▶ **MATERIAL TO PROCESS**
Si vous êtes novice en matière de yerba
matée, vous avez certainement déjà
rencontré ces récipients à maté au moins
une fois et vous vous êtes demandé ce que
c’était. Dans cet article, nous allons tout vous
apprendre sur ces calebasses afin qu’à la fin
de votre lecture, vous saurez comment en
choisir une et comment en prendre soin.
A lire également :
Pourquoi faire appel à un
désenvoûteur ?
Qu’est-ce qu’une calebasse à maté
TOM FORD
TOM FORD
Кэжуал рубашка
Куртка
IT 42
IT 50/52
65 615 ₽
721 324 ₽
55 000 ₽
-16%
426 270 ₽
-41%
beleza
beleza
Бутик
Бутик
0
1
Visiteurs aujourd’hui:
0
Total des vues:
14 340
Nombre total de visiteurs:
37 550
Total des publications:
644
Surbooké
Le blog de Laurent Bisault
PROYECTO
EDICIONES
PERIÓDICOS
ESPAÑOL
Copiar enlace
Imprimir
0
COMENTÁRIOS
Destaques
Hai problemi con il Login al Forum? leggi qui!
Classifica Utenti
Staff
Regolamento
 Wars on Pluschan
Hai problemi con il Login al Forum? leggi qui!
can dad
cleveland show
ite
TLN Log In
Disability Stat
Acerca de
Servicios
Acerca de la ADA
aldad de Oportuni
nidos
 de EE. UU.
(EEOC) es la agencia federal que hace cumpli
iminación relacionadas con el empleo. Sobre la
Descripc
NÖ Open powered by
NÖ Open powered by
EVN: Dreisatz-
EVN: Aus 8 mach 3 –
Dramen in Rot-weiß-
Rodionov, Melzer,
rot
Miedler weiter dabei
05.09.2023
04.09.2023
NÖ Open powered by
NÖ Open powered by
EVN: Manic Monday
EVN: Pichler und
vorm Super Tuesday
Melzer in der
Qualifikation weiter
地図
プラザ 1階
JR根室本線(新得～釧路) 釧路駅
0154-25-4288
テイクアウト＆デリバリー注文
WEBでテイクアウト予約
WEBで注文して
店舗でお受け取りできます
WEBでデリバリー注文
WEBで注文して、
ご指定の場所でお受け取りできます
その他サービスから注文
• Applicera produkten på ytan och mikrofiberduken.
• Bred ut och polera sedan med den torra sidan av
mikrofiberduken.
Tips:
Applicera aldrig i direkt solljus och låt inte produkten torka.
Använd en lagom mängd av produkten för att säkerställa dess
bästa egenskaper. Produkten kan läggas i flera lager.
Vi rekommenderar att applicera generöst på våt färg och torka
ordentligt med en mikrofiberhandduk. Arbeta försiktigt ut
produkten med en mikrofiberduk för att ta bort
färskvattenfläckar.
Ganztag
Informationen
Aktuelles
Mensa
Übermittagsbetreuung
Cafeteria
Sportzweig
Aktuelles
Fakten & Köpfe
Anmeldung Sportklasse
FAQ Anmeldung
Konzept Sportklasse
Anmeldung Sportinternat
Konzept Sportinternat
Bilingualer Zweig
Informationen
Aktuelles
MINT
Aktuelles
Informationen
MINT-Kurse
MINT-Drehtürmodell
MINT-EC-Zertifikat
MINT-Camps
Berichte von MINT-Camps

▶ **PROBLEM**
Set the listing above down again exactly.

▶ **SOLUTION FOR THIS TASK**
Si vous êtes novice en matière de yerba
matée, vous avez certainement déjà
rencontré ces récipients à maté au moins
une fois et vous vous êtes demandé ce que
c’était. Dans cet article, nous allons tout vous
apprendre sur ces calebasses afin qu’à la fin
de votre lecture, vous saurez comment en
choisir une et comment en prendre soin.
A lire également :
Pourquoi faire appel à un
désenvoûteur ?
Qu’est-ce qu’une calebasse à maté
TOM FORD
TOM FORD
Кэжуал рубашка
Куртка
IT 42
IT 50/52
65 615 ₽
721 324 ₽
55 000 ₽
-16%
426 270 ₽
-41%
beleza
beleza
Бутик
Бутик
0
1
Visiteurs aujourd’hui:
0
Total des vues:
14 340
Nombre total de visiteurs:
37 550
Total des publications:
644
Surbooké
Le blog de Laurent Bisault
PROYECTO
EDICIONES
PERIÓDICOS
ESPAÑOL
Copiar enlace
Imprimir
0
COMENTÁRIOS
Destaques
Hai problemi con il Login al Forum? leggi qui!
Classifica Utenti
Staff
Regolamento
 Wars on Pluschan
Hai problemi con il Login al Forum? leggi qui!
can dad
cleveland show
ite
TLN Log In
Disability Stat
Acerca de
Servicios
Acerca de la ADA
aldad de Oportuni
nidos
 de EE. UU.
(EEOC) es la agencia federal que hace cumpli
iminación relacionadas con el empleo. Sobre la
Descripc
NÖ Open powered by
NÖ Open powered by
EVN: Dreisatz-
EVN: Aus 8 mach 3 –
Dramen in Rot-weiß-
Rodionov, Melzer,
rot
Miedler weiter dabei
05.09.2023
04.09.2023
NÖ Open powered by
NÖ Open powered by
EVN: Manic Monday
EVN: Pichler und
vorm Super Tuesday
Melzer in der
Qualifikation weiter
地図
プラザ 1階
JR根室本線(新得～釧路) 釧路駅
0154-25-4288
テイクアウト＆デリバリー注文
WEBでテイクアウト予約
WEBで注文して
店舗でお受け取りできます
WEBでデリバリー注文
WEBで注文して、
ご指定の場所でお受け取りできます
その他サービスから注文
• Applicera produkten på ytan och mikrofiberduken.
• Bred ut och polera sedan med den torra sidan av
mikrofiberduken.
Tips:
Applicera aldrig i direkt solljus och låt inte produkten torka.
Använd en lagom mängd av produkten för att säkerställa dess
bästa egenskaper. Produkten kan läggas i flera lager.
Vi rekommenderar att applicera generöst på våt färg och torka
ordentligt med en mikrofiberhandduk. Arbeta försiktigt ut
produkten med en mikrofiberduk för att ta bort
färskvattenfläckar.
Ganztag
Informationen
Aktuelles
Mensa
Übermittagsbetreuung
Cafeteria
Sportzweig
Aktuelles
Fakten & Köpfe
Anmeldung Sportklasse
FAQ Anmeldung
Konzept Sportklasse
Anmeldung Sportinternat
Konzept Sportinternat
Bilingualer Zweig
Informationen
Aktuelles
MINT
Aktuelles
Informationen
MINT-Kurse
MINT-Drehtürmodell
MINT-EC-Zertifikat
MINT-Camps
Berichte von MINT-Camps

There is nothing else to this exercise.